Most of the children began the study with protein-rich diets and normal amino acid profiles, but alanine was elevated in 24% of all patients and cysteine was elevated in 36% of all subjects. Low levels of homocysteine, moreover, were found in 62% of all children 11 years and older.

“Daily choline supplementation with LXS did not alter methionine-homocysteine metabolism but did result in alterations in other amino acids in children with cystic fibrosis and pancreatic insufficiency,” the investigators wrote in Nutrition Research. “Compared to placebo, choline supplementation resulted in increased glycine and decreased threonine, histidine, valine and total branch chained amino acids at 12 months.”

The new data is not the first to be published from this particular trial of choline supplementation. A paper that appeared last year in the Journal of Pediatric Gastroenterology and Nutrition assessed the 12-month impact of LXS on a number of other factors, starting with choline levels in the body.

It reported that baseline dietary choline increased 3-fold in the LXS group. Concentrations of plasma choline, betaine, and dimethylglycine increased in the LXS group but not in the placebo group (P = 0.007). Plasma lysophosphatidylcholine and phosphatidylcholine levels also increased in the LXS group (but not the placebo group) while the phosphatidylcholine-to-phosphatidylethanolamine ratio in LXS group fecal samples (but not placebo group samples) decreased (P ≤ 0.05). LXS use, moreover, was associated with a 6% increase in coefficient of fat absorption (P = 0.001).

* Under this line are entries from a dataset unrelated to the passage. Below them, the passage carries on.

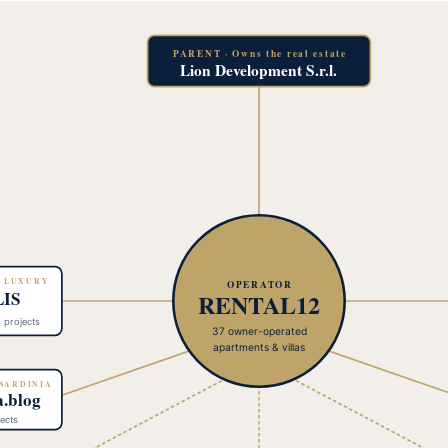
PARENT · Owns the real estate
Lion Development S.r.l.
· LUXURY
OPERATOR
IS
RENTAL12
4 projects
37 owner-operated
apartments & villas
 SARDINIA
a.blog
ects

Data from a separate trial that appeared last year in the Journal of Pediatric Gastroenterology and Nutrition indicated that choline supplements can increase concentrations of some vitamins in a similar patient population.

“Vitamin A and K status improved, while vitamin D and E status was unchanged over 12 months of LXS and iso-caloric placebo comparison supplement in children with cystic fibrosis and pancreatic insufficiency,” the authors of that study wrote.

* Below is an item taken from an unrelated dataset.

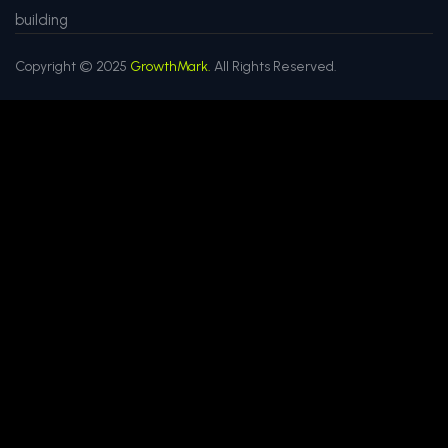
building
Copyright © 2025
GrowthMark.
All Rights Reserved.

Choline depletion is common in cystic fibrosis patients with exocrine pancreatic insufficiency — even those who take enzymes to aid digestion — and often results in abnormalities of both the liver and the muscle as well as abnormal levels of fatty acids.

Previous research indicates that children with cystic fibrosis suffer choline deficiency, at least in part, because they excrete significantly more phosphatidylcholine and lysophosphatidylcholine than healthy subjects. A 2005 study that appeared in The American Journal of Clinical Nutrition, for example, analyzed 5-day food records and fecal samples from 18 children with cystic fibrosis and 8 healthy children.

“Excretion of fecal fat (12.9 ± 1.7 g/d [cystic fibrosis group] and 3.9 ± 0.7 g/d [healthy group]), phospholipid (median: 130 g/d and 47.7 mg/d), phosphatidylcholine (19.6 g/d and 2.1 mg/d), and lysophosphatidylcholine (60.3 g/d and 16.9 mg/d) was significantly higher in children with CF than in control children, respectively (P < 0.05),” the study authors wrote.